Ciccio se lève, discute avec les ouvriers, vérifie les machines et le planning. Il est présent. Mince, le regard vif et les mains expertes, bien que jeune, Ciccio incarne la nouvelle génération avide d'apprendre et animée d'une folle envie d'innover. À ses mouvements, je comprends que la famille Ruta a l'huile dans le sang. « Ciccio vit pour l'huile ; il passe ses journées ici. Sans passion, impossible de faire ce métier. Il faut sentir le travail du meunier en soi. » À l'intérieur, Giorgio entend même le bruit des machines : « Je voulais que la chambre soit face au moulin pour pouvoir les entendre et m'assurer que tout fonctionne correctement. »
Je me demande comment il y a encore de la place pour l'innovation dans un art aussi ancien. « Vous voyez ces deux machines ? Ce sont les broyeurs. J'en ai acheté deux pour éviter de surchauffer la pâte d'olives. J'ai convaincu le producteur de modifier la chaîne de production ; aujourd'hui, il vend même cette solution à d'autres moulins. » Technologie et expérience, expérience et technologie, répète-t-il sans cesse en regardant Ciccio avec tendresse, qui, malgré neuf ans au moulin, ne sait toujours pas utiliser seul le séparateur, un élément crucial du processus de transformation. « C'est moi ou mon associé. Quelques instants de plus ou de moins et l'huile n'est pas parfaite. Ciccio apprend vite ; bientôt, il sera seul. »
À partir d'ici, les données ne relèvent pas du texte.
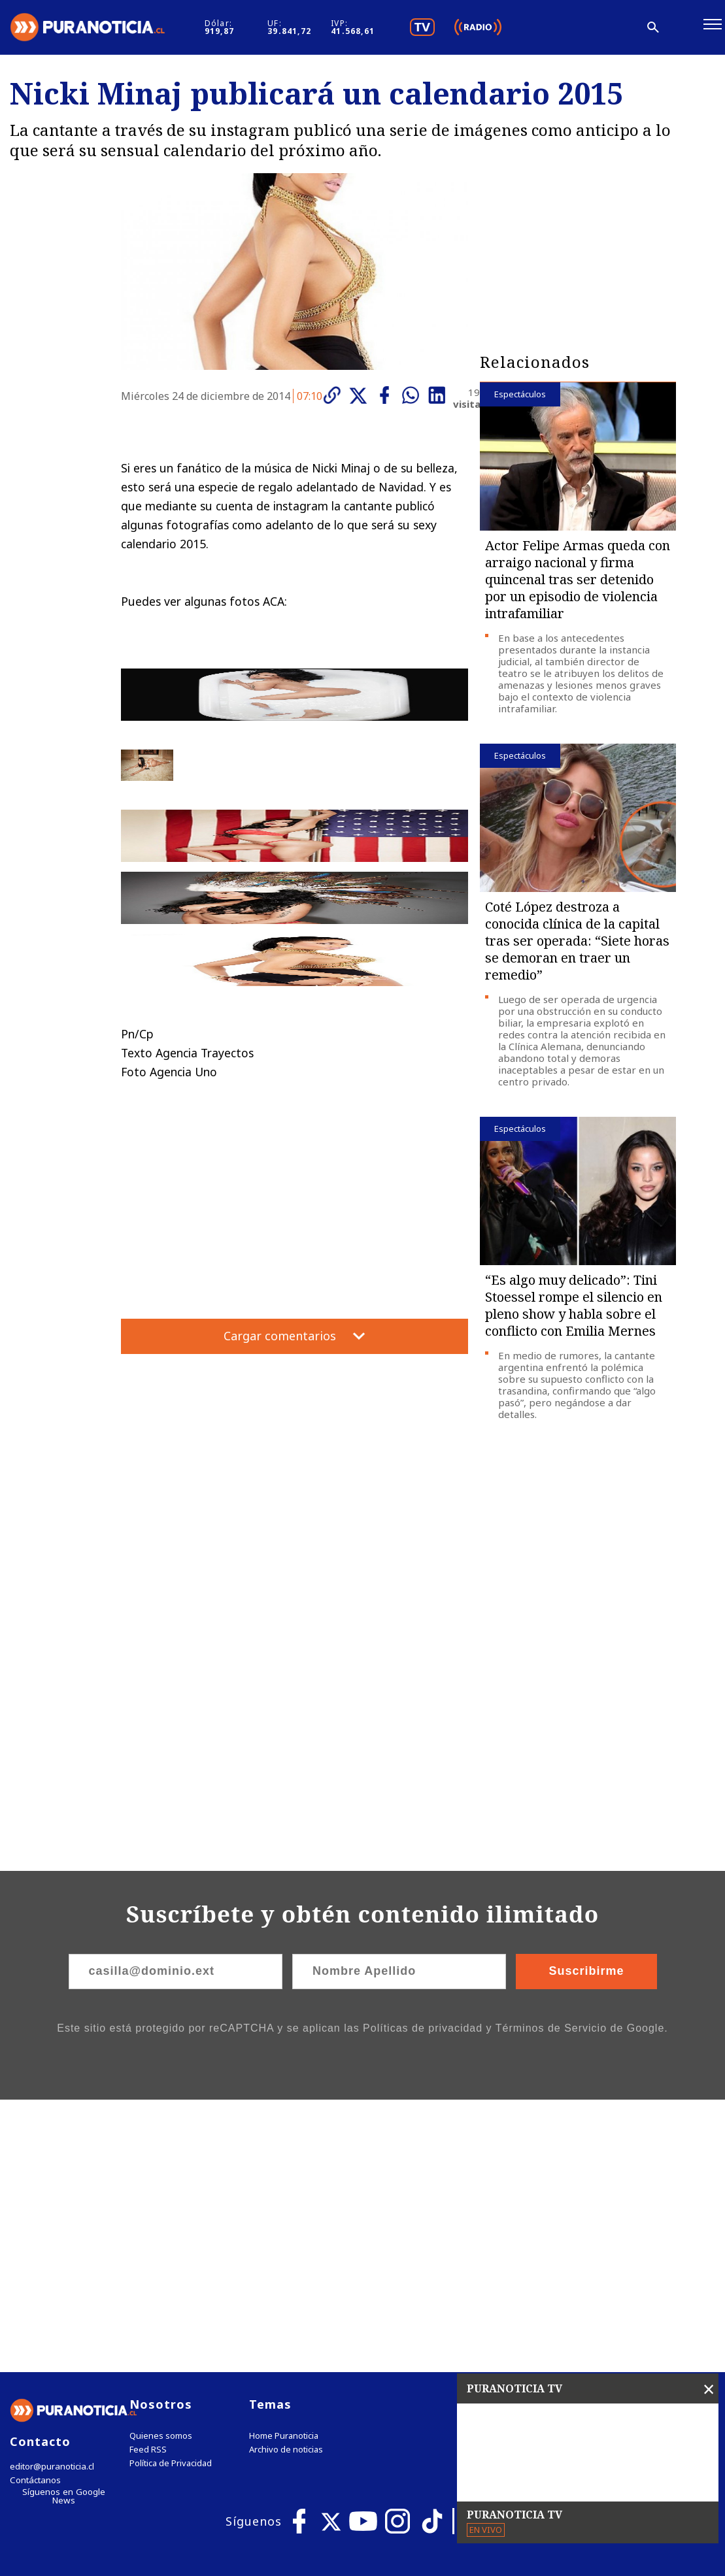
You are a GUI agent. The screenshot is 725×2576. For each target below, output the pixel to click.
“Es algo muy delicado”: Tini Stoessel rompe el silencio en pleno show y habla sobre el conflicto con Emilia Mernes (573, 1310)
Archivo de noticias (286, 2183)
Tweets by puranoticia (543, 2137)
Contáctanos (34, 2213)
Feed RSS (148, 2183)
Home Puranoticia (283, 2169)
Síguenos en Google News (63, 2227)
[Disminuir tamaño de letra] (580, 29)
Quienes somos (160, 2169)
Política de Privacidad (170, 2196)
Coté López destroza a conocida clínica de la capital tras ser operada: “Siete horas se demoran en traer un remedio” (577, 946)
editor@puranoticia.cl (51, 2200)
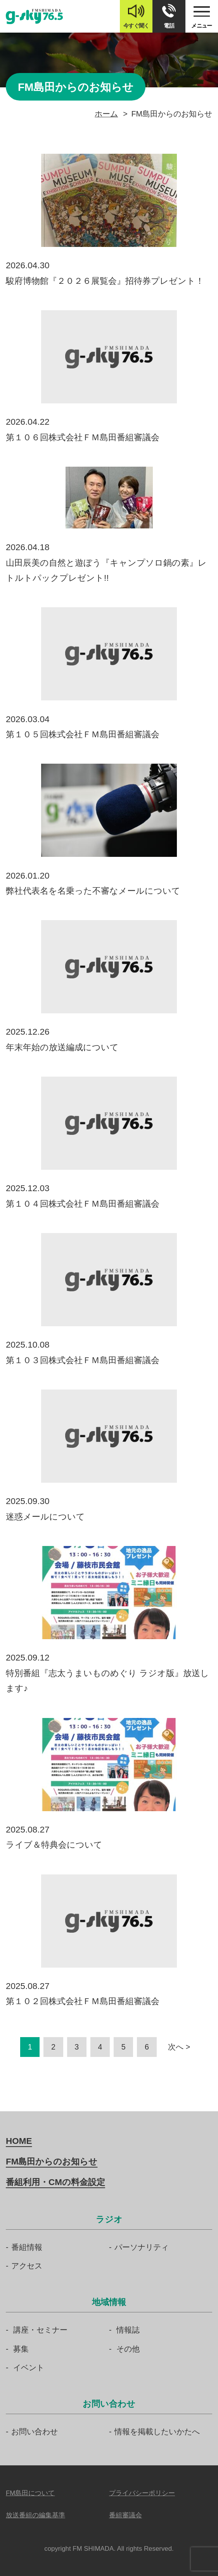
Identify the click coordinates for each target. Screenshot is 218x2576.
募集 (21, 2349)
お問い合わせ (34, 2431)
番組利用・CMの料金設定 (55, 2182)
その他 (128, 2349)
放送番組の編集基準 (35, 2515)
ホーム (106, 113)
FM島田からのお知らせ (51, 2161)
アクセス (26, 2266)
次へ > (179, 2047)
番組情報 (26, 2247)
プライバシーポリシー (142, 2493)
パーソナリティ (141, 2247)
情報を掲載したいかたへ (157, 2431)
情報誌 (128, 2330)
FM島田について (30, 2493)
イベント (28, 2367)
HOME (19, 2141)
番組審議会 (125, 2515)
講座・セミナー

Un homme âgé nous interrompt, cherchant Giorgio. « Il habite juste en haut de la rue. De temps en temps, il m'apporte un poulet et je le lui rends avec de l'huile. Nous sommes une communauté très unie ; pour ceux qui vivent ici, le moulin à huile est une référence. » Ici, explique-t-il, cela devient non seulement une communauté, mais aussi une culture : « Par le passé, nous organisions des initiatives pour parler de l'huile d'olive. Ce n'est pas la Covid qui les a interrompues, mais l'impolitesse de certaines personnes qui laissaient derrière elles une longue traînée de saletés et de déchets en passant au moulin. » Un problème qui, malheureusement, va au-delà du moulin et que, comme tous ceux qu'il rencontre, Giorgio aborde et résout : « À Modica, avec la nouvelle administration à laquelle j'appartiens, nous avons révolutionné la collecte des déchets en rompant avec la vieille habitude de la sous-traitance. Nous avons confié cette tâche aux exploitations agricoles locales, donnant à chacune une part de la ville. Elles économisent sur les impôts municipaux, nous économisons sur les coûts des contrats. Ainsi, tout le monde y gagne : la municipalité, les citoyens, le pays. »
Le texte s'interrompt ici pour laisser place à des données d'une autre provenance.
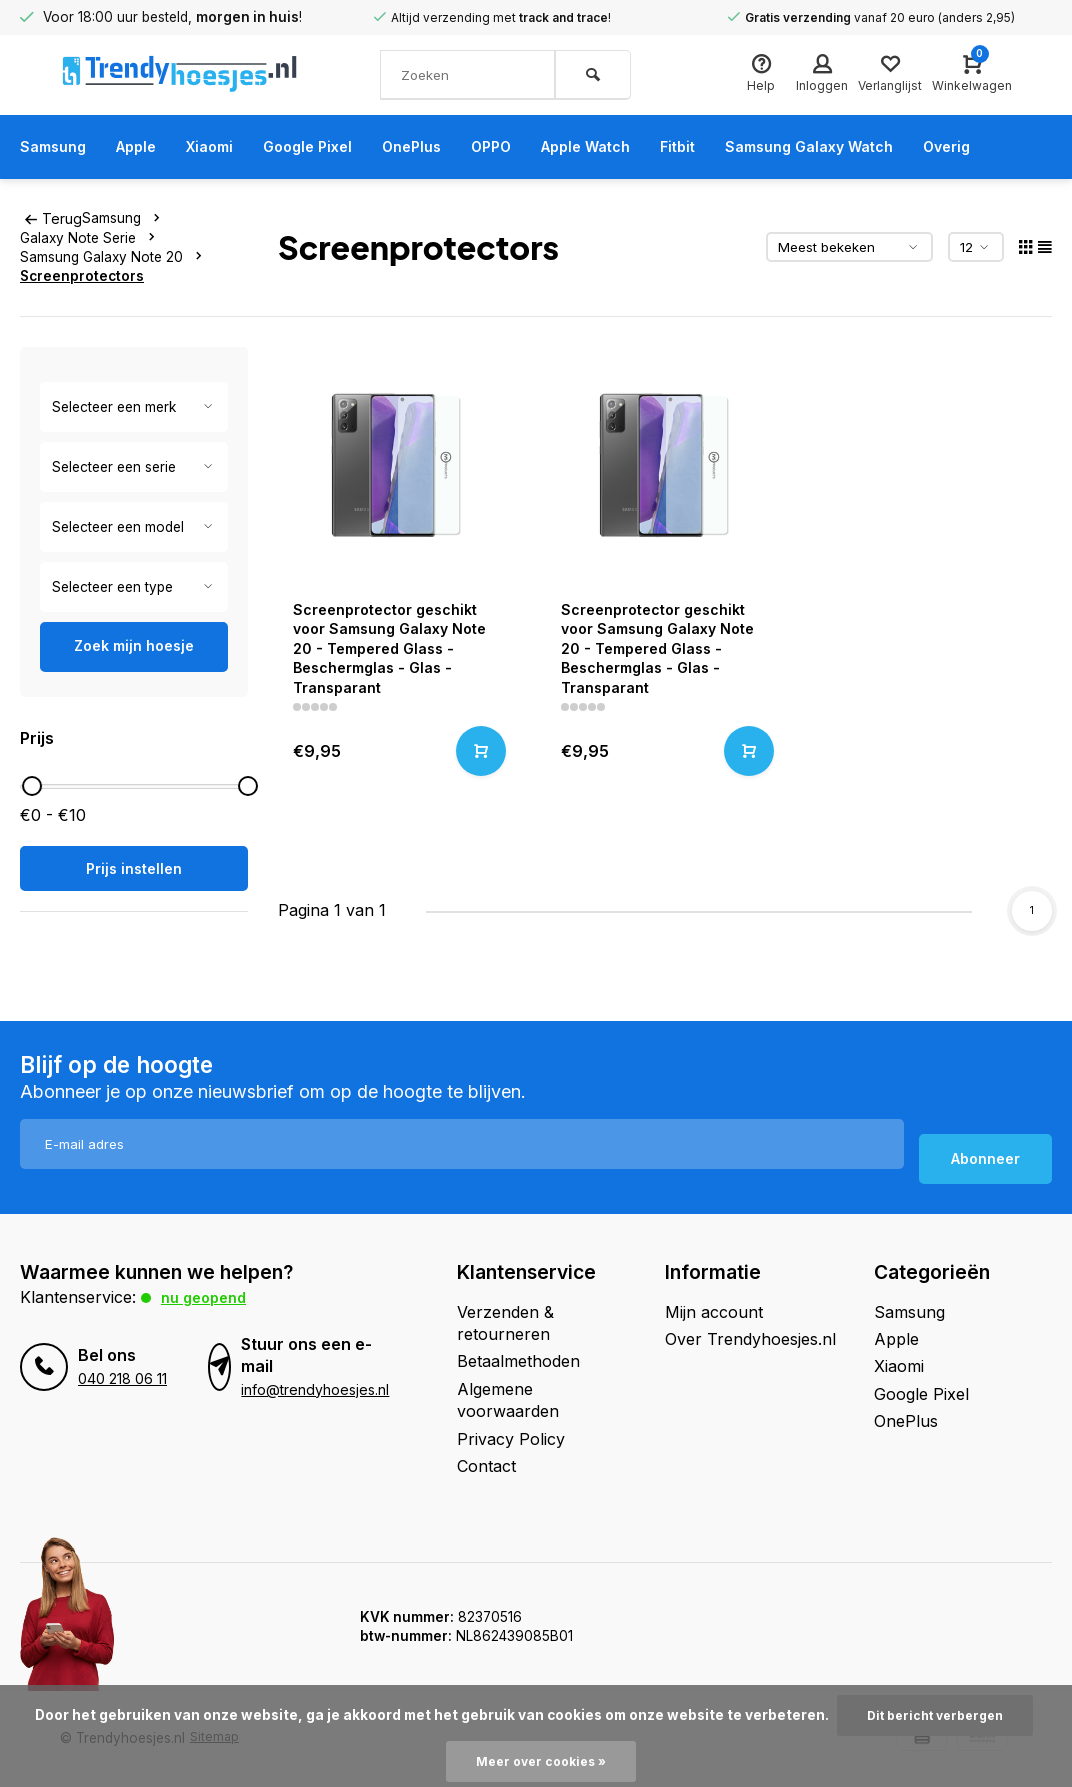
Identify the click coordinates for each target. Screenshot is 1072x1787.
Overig (1024, 147)
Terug (52, 218)
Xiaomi (226, 147)
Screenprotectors (82, 275)
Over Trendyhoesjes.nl (750, 1337)
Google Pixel (331, 147)
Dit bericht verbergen (934, 1714)
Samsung (56, 147)
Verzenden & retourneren (505, 1321)
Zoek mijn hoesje (134, 644)
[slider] (32, 786)
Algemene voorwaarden (508, 1398)
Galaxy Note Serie (91, 237)
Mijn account (714, 1310)
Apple (146, 147)
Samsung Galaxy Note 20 (115, 256)
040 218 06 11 (122, 1377)
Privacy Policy (511, 1437)
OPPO (529, 147)
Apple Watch (632, 147)
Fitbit (732, 147)
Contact (486, 1464)
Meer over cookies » (541, 1761)
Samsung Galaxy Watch (875, 147)
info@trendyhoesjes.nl (312, 1388)
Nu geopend (208, 1295)
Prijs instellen (134, 868)
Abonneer (985, 1157)
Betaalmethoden (518, 1360)
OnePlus (443, 147)
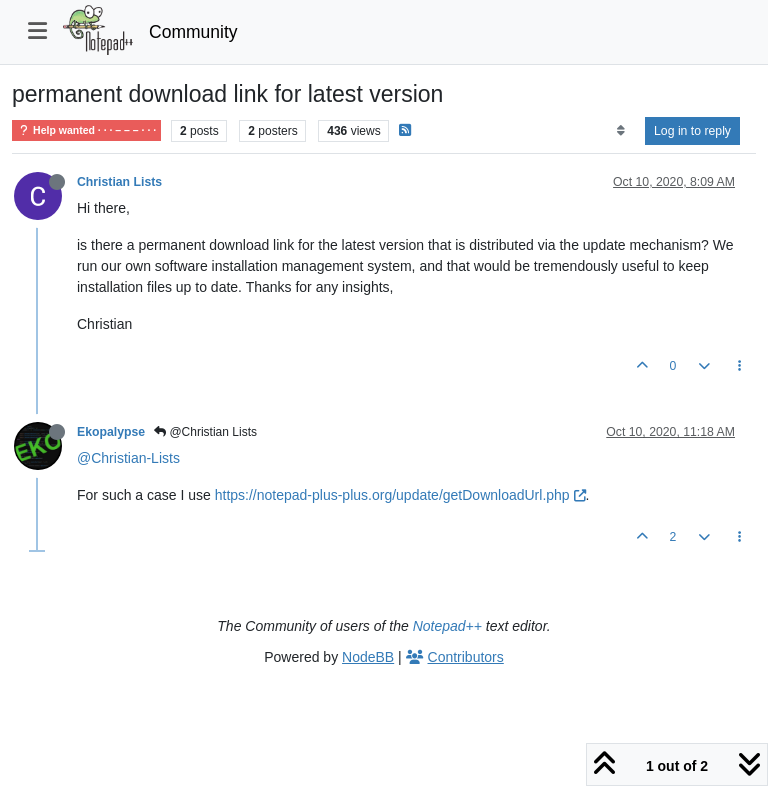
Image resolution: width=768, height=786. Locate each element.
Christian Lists (119, 182)
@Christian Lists (205, 432)
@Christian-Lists (128, 458)
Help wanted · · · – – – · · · (86, 130)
Le temps passe vite, mais pas les nuages. Ils sont là, séchés dans le ciel. Giorgio, quelle est ta plus grande satisfaction ? D'un regard intense, il désigne le petit robinet plat d'où coule le pétrole frais. « Si le pétrole qui en sort est de la bonne nuance de vert, c'est que nous avons fait du bon travail, et je suis content. »
Il faut repartir, prenons une dernière photo : Giorgio et Ciccio sous le panneau Ruta 1953. Hier, aujourd'hui et demain d'une belle histoire que nous, chez Boniviri, avons la chance d'écrire ensemble.